Nov. 6th, 2007

mrissa: (thinking)
1. It was neat to see people together whom I had previously only seen separately. It wasn't so much that there was mushy schmoopiness as that there were sometimes visible waves of happy coming off them. Like sort of virtual T-shirts reading, "I'm with Awesome -->." This is a good thing to see between one's friends.

2. [livejournal.com profile] johnjosephadams and I were both worried that my part of the reading for the Shimmer Pirate issue (available here!) would not go very well, because it's a rather visual story. There is nothing more dire than a story that's meant to be funny and isn't coming off that way, as the sad author pauses for laughs that never come, or come belatedly and with a forced courtesy. This did not happen. People laughed in the right spots. Also I was able to finish my story in the time available, and I am fond of having at least one complete piece in a group reading, so that was a happy thing. Yay reading. It was good. Also there was a pirate hat for the person who was reading at the moment. Yay hat. (I am generally a fan of hats, not pirate hats as a particular thing.)

3. I went to a couple of other official programming-type events. I went to hear [livejournal.com profile] stillnotbored read poetry with a bunch of other people, and some of them were really good, and some of them were not so good, but this is what we expect of an open mike event. If you go into an open mike expecting wall-to-wall fabulous, you will be disappointed. But [livejournal.com profile] stillnotbored was not the sole highlight of that event, so yay. Also I went to a panel on Gilbert and Sullivan as fantasy. I was a great deal more interested in Gilbert and Sullivan in fantasy, but sidetrackable Gilbert and Sullivan enthusiasts are not the worst people to put on a panel. There was, I think, too strong a correlation of whimsy with fantasy. Just as unrealistic and non-realistic are not necessarily the same thing, non-realistic is not necessarily the same as fantastical. We don't get to claim everything that isn't aimed at being strictly and solely representational -- nor would we want it if we could. The fact that people don't spontaneously break into song in the middle of conversations -- at least, [livejournal.com profile] markgritter usually doesn't -- does not give musicals a fantastical setting or a speculative conceit as such, any more than the fact that people are not attached at the back to stone makes a bas relief speculative. Nor is satire inherently speculative. So -- yah. Not much talk of peris or potions, not much talk of the tension between Gilbert and Sullivan on the use of magical elements in their operettas (Arthur was agin 'em), but lots of laughing and discussion of social roles in G&S, which was fine with me, especially since I got off on a mental tangent about my own librettist and composer characters in What We Did to Save the Kingdom and scribbled notes happily for awhile.

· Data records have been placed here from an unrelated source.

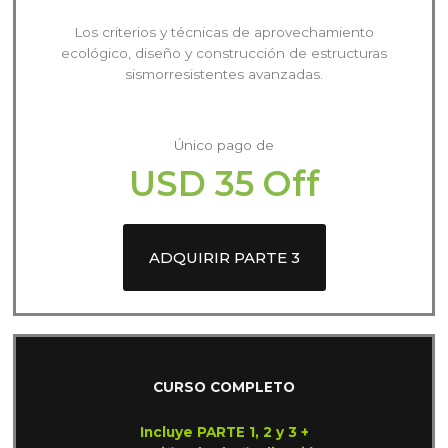
Los criterios y técnicas de aprovechamiento
ecológico, diseño y construcción de estructuras
sismorresistentes avanzadas.
Único pago de
USD 35 Off
ADQUIRIR PARTE 3
CURSO COMPLETO
Incluye PARTE 1, 2 y 3 +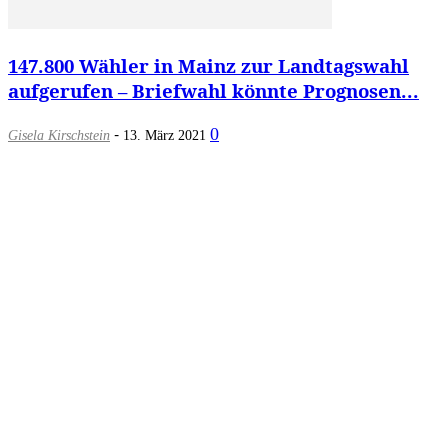
147.800 Wähler in Mainz zur Landtagswahl
aufgerufen – Briefwahl könnte Prognosen...
-
0
Gisela Kirschstein
13. März 2021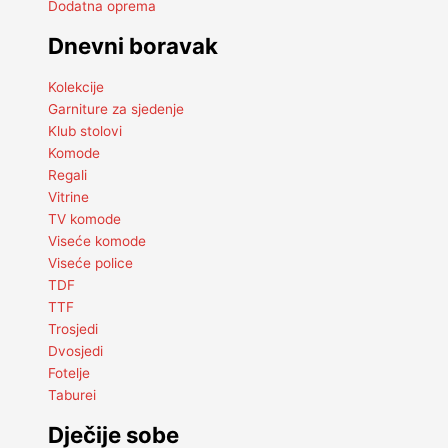
Dodatna oprema
Dnevni boravak
Kolekcije
Garniture za sjedenje
Klub stolovi
Komode
Regali
Vitrine
TV komode
Viseće komode
Viseće police
TDF
TTF
Trosjedi
Dvosjedi
Fotelje
Taburei
Dječije sobe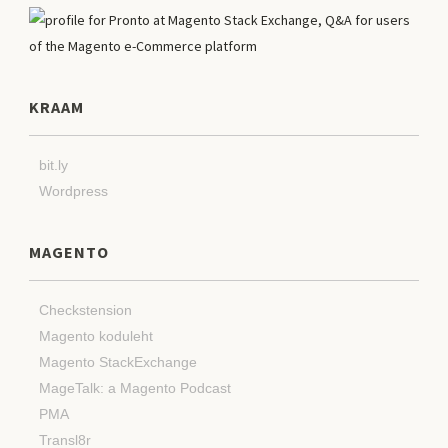
KRAAM
bit.ly
Wordpress
MAGENTO
Checkstension
Magento koduleht
Magento StackExchange
MageTalk: a Magento Podcast
PMA
Transl8r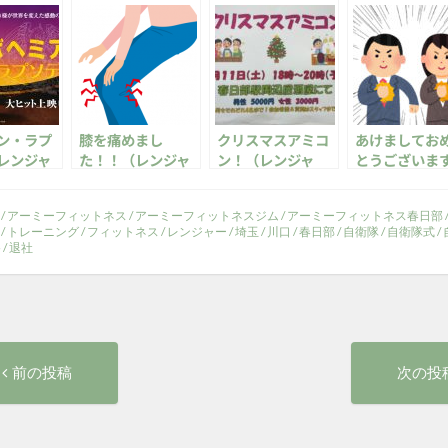
ン・ラプ
膝を痛めまし
クリスマスアミコ
あけましてお
レンジャ
た！！（レンジャ
ン！（レンジャ
とうございま
ー）
ー）
（レンジャー
/
アーミーフィットネス
/
アーミーフィットネスジム
/
アーミーフィットネス春日部
/
トレーニング
/
フィットネス
/
レンジャー
/
埼玉
/
川口
/
春日部
/
自衛隊
/
自衛隊式
/
谷
/
退社
前
前の投稿
次の投
の
投
稿: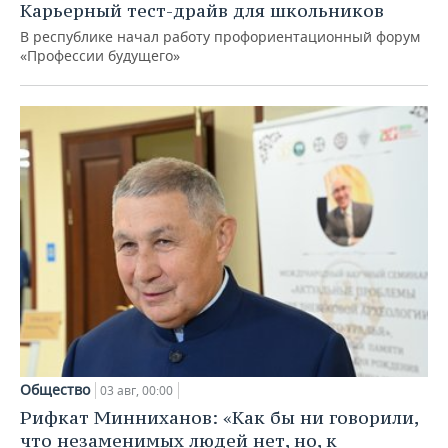
Карьерный тест-драйв для школьников
В республике начал работу профориентационный форум
«Профессии будущего»
Общество
03 авг, 00:00
Рифкат Минниханов: «Как бы ни говорили,
что незаменимых людей нет, но, к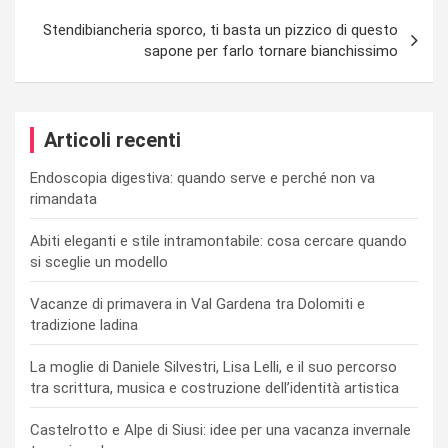
Stendibiancheria sporco, ti basta un pizzico di questo
sapone per farlo tornare bianchissimo
Articoli recenti
Endoscopia digestiva: quando serve e perché non va
rimandata
Abiti eleganti e stile intramontabile: cosa cercare quando
si sceglie un modello
Vacanze di primavera in Val Gardena tra Dolomiti e
tradizione ladina
La moglie di Daniele Silvestri, Lisa Lelli, e il suo percorso
tra scrittura, musica e costruzione dell’identità artistica
Castelrotto e Alpe di Siusi: idee per una vacanza invernale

4. Business cards are a fine thing, people. They serve their purpose in a minimalist sort of way; they are not thrilling, perhaps, but they get contact information between people in a way nobody has to think about too hard. There are advantages to cultural standards sometimes.

Business cards are not generally useful for reminding people of specific books, though, and I have opinions on two of the things people often use to do so (without going into the temporary tattoo/fridge magnet/ballpoint pen/other object of use and/or interest territory). Bookmarks are good. Approximately everyone at a convention uses bookmarks. You don't have to explain what they're for. Probably a lot of the people at a convention will use anything else paper you give them as a bookmark anyway. I am fond of bookmarks. But the one I really wanted to mention, because it's so darn common, is postcards with your book cover on them. People. Will you please consider making them useful as postcards? Because you may well want to send a postcard with cover copy and release information taking up the whole of the side that doesn't have the shiny picture on it, but you are the only one. Even if you meet someone and talk to them about your book and they think it sounds awesome, they are not very likely to pick up a stack of your postcards and address them to their college roommate and that one co-worker who reads this sort of thing and Eccentric Aunt So-and-So if there's no room to write on the card itself. If your cover is truly awesome, someone might say, "I must have this lovely and fascinating image!" and pick up the postcard-sized object with writing all over the back. But odds are not good. Take a page from the people who have the postcards of Niagara Falls: put three lines of explanation up in the far left corner and leave the rest useful. Then there's some chance that people will send the postcard to someone, thereby thinking of your book while carting it around writing it, putting it under the eyes of postal employees, and then putting it under the eyes of someone else completely on the other end of this thing. If you hand out pens, you make sure they write; if you hand out magnets, you make sure they stick to things, because nobody wants a thin bendy piece of metal that doesn't stick to the fridge. So if you hand out postcards, make sure people can blather about the awesome pommes frites they had on Saturday on the back of them. This is what postcards are for.
mrissa: (happy)
You remember Nature? Good mag. Happy people. Publishing my story, "Alloy"? Yes. So they have this sister publication, Nature Physics. You remember physics? Good field. Happy people. Giving me a major and stuff. Yes.

Nature Physics will be publishing my short story, "Search Strings."

It turns out the shiny has not worn off yet. I am pretty bouncy over this one.